Der Winter in Lettland ist hart. Härter als hierzulande. Der Förderkreis Stuhr-Sigulda sucht deshalb wieder nach Spendern, die mit etwas Geld die in der Stuhrer Partnerstadt Sigulda während des Winters laufende Suppenküche unterstützen.

Die wirtschaftliche Lage in Lettland sei nach wie vor angespannt, sagt Heike Reckeweg, Vorsitzende des Förderkreises. Darunter leiden vor allem alte Menschen. „Auch in unserer Partnergemeinde Sigulda ist das so“, heißt es vom Förderkreis.

Etwa 750 Menschen betroffen

Der Bürgermeister Siguldas, Ugis Mitrevics, beschreibt, dass besonders ältere alleinstehende sowie behinderte Bürger über die Suppenküche mit Suppe versorgt werden müssten.

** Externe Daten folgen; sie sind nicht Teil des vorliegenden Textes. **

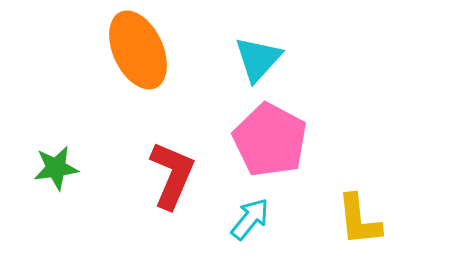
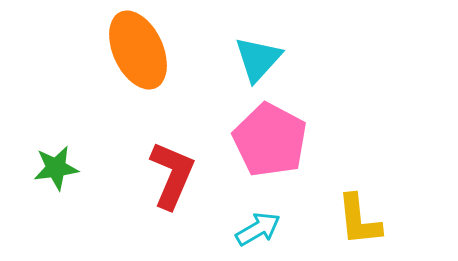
cyan arrow: moved 8 px right, 10 px down; rotated 21 degrees clockwise
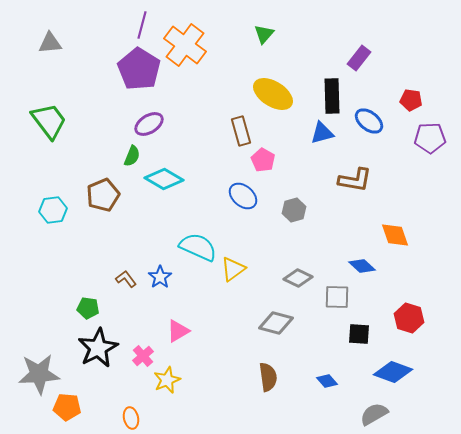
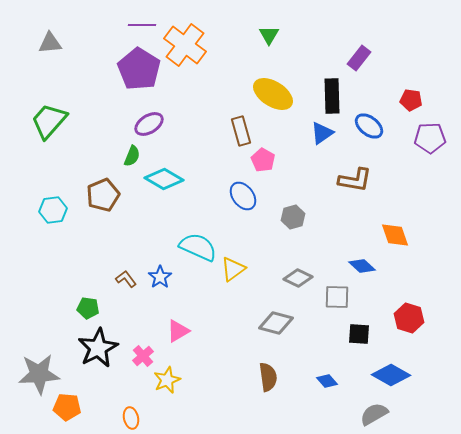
purple line at (142, 25): rotated 76 degrees clockwise
green triangle at (264, 34): moved 5 px right, 1 px down; rotated 10 degrees counterclockwise
green trapezoid at (49, 121): rotated 102 degrees counterclockwise
blue ellipse at (369, 121): moved 5 px down
blue triangle at (322, 133): rotated 20 degrees counterclockwise
blue ellipse at (243, 196): rotated 12 degrees clockwise
gray hexagon at (294, 210): moved 1 px left, 7 px down
blue diamond at (393, 372): moved 2 px left, 3 px down; rotated 9 degrees clockwise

Er betont, dass die Suppenküche deren einzige Möglichkeit ist, im Winter eine warme Mahlzeit zu erhalten. Insgesamt gibt es in Sigulda rund 750 Einwohner mit einem monatlichen Einkommen von jeweils 240 Euro. Mitrevics bittet darum, die Suppenküche für die Allerärmsten in Sigulda weiter zu unterstützen. Der Förderverein Stuhr-Sigulda bittet daher wieder um Spendenbereitschaft. Zum großen Erfolg der Siguldaer Suppenküche hätten Menschen aus Stuhr und Umgebung mit vielen Spenden beigetragen.

Besuch beim Weihnachtsmarkt

Wer spenden will, kann Kontakt aufnehmen unter www.stuhr-sigulda.de. Oder er kann zum Stuhrer Weihnachtsmarkt kommen, der am Samstag und Sonntag, 15. und 16. Dezember stattfindet. Dann ist der Verein wieder im Rathaus zu finden – auch lettische Freunde werden da sein.